+++ Records provided +++
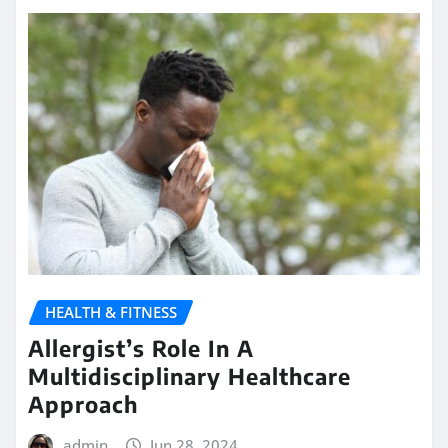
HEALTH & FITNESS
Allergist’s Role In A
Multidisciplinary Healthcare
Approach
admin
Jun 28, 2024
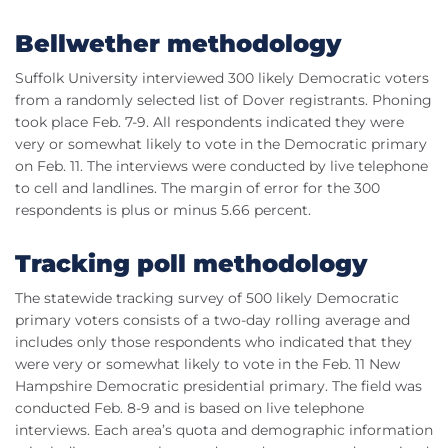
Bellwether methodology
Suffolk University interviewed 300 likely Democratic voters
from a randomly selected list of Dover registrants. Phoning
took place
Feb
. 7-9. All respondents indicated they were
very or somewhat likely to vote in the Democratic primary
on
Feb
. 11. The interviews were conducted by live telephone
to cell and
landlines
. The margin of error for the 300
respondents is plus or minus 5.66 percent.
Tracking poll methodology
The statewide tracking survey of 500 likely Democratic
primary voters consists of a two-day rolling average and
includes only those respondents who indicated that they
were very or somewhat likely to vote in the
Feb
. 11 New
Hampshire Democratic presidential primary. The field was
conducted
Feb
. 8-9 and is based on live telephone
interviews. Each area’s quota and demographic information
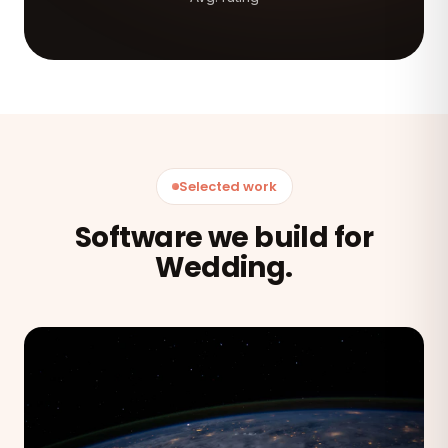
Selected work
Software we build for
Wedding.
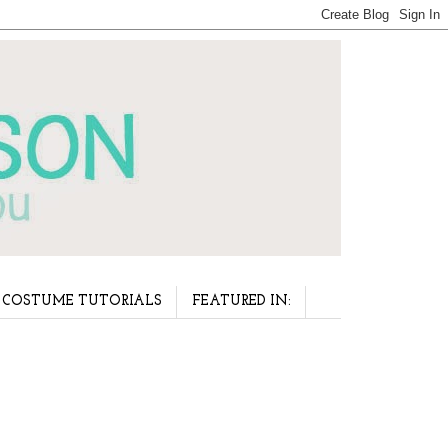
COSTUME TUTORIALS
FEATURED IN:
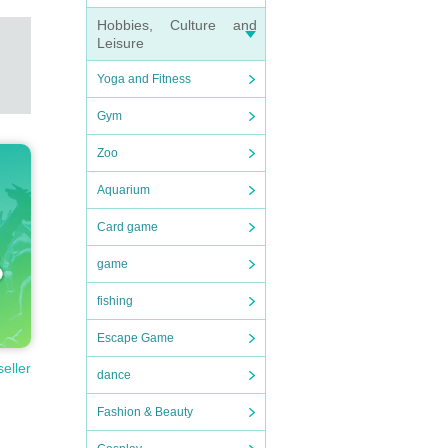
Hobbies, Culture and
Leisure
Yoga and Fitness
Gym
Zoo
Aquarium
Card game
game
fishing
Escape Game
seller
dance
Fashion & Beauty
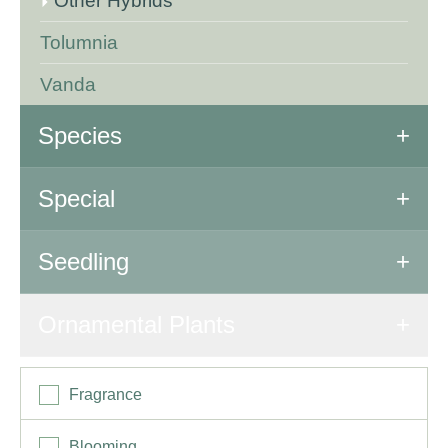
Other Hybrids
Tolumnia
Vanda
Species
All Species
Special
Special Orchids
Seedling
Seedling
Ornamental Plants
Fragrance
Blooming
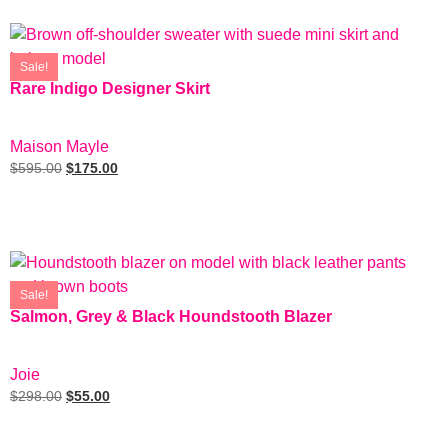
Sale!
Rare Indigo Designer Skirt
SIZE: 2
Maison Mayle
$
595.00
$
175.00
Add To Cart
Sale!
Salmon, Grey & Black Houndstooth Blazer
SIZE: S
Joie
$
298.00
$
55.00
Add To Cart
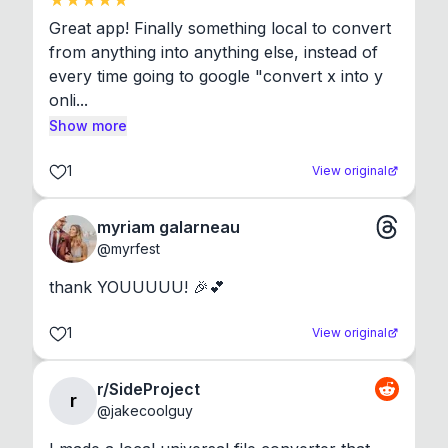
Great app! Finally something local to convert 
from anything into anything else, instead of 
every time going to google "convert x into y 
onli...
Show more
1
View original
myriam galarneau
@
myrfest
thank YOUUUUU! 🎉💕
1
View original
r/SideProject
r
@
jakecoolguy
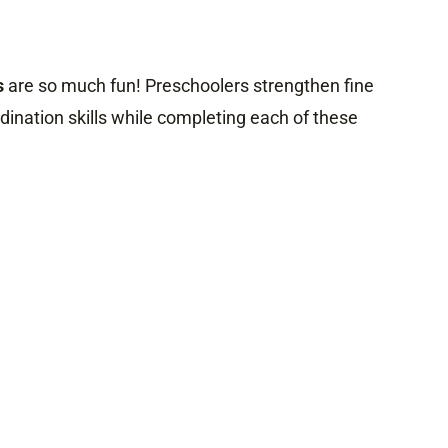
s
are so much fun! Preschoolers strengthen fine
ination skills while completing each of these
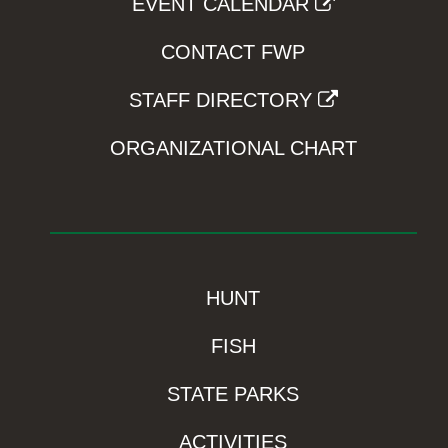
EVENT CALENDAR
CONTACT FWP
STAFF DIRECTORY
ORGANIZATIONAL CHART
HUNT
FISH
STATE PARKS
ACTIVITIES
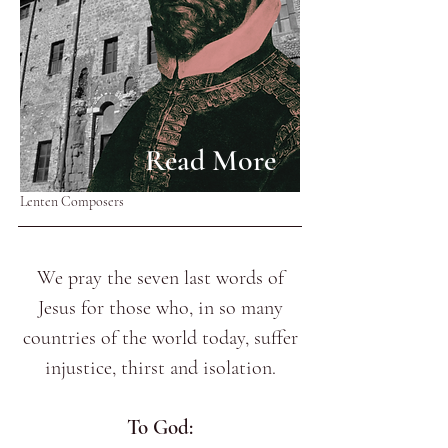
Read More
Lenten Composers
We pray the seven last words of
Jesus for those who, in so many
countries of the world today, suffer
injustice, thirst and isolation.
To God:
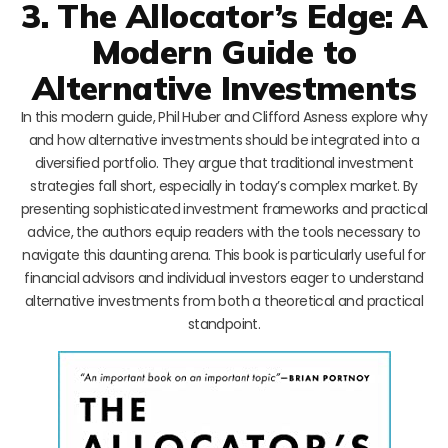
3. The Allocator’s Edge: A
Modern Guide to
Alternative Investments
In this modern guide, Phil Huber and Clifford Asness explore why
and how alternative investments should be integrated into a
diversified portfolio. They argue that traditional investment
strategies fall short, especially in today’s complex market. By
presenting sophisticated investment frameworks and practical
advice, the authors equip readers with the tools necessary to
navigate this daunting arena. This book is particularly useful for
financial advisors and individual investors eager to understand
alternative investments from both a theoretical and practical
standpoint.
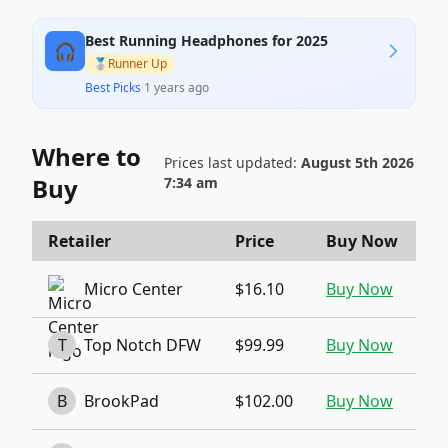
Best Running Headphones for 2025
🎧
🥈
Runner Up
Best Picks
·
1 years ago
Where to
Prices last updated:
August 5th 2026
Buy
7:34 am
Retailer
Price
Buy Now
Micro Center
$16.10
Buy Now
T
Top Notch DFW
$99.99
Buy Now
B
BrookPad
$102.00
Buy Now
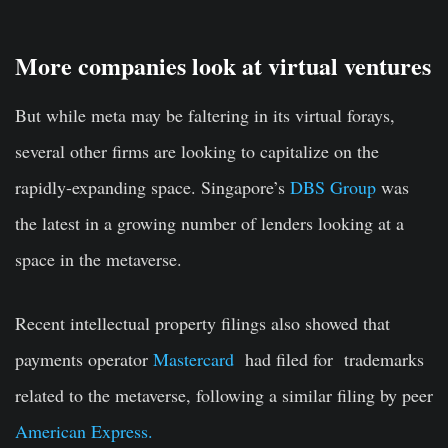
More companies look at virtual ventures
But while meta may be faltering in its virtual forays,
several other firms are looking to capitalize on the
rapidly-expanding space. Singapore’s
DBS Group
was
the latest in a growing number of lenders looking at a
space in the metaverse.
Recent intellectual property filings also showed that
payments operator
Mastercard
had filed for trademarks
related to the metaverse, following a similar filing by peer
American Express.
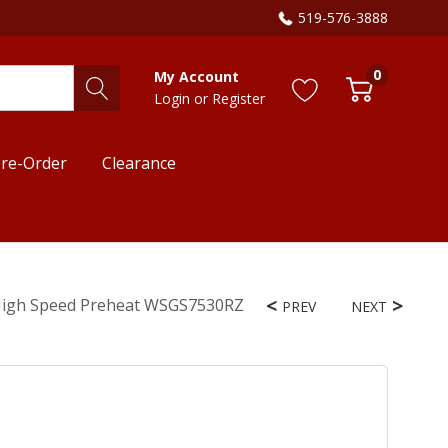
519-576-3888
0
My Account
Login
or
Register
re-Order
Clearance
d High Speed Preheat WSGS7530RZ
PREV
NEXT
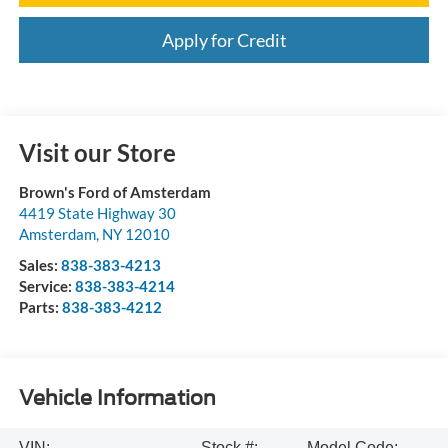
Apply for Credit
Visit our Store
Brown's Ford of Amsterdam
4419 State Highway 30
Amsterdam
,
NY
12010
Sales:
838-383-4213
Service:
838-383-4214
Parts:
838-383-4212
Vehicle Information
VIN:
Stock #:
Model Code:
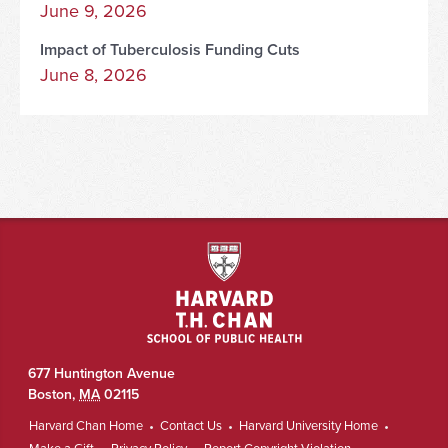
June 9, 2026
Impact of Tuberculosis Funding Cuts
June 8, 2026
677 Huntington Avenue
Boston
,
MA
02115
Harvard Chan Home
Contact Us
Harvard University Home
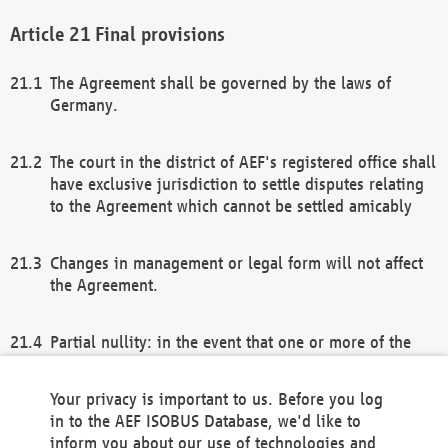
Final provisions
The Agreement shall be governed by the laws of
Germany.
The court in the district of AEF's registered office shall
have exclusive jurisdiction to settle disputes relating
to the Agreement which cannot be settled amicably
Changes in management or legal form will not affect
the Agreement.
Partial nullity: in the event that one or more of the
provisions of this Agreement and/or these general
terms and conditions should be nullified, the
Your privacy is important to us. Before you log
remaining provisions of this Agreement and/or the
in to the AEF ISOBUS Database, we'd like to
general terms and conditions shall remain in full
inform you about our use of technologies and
+++
Exercise objective: Please show the lines of the material that contain the string "Harvard".

Final answer:
Harvard Chan Home
Harvard University Home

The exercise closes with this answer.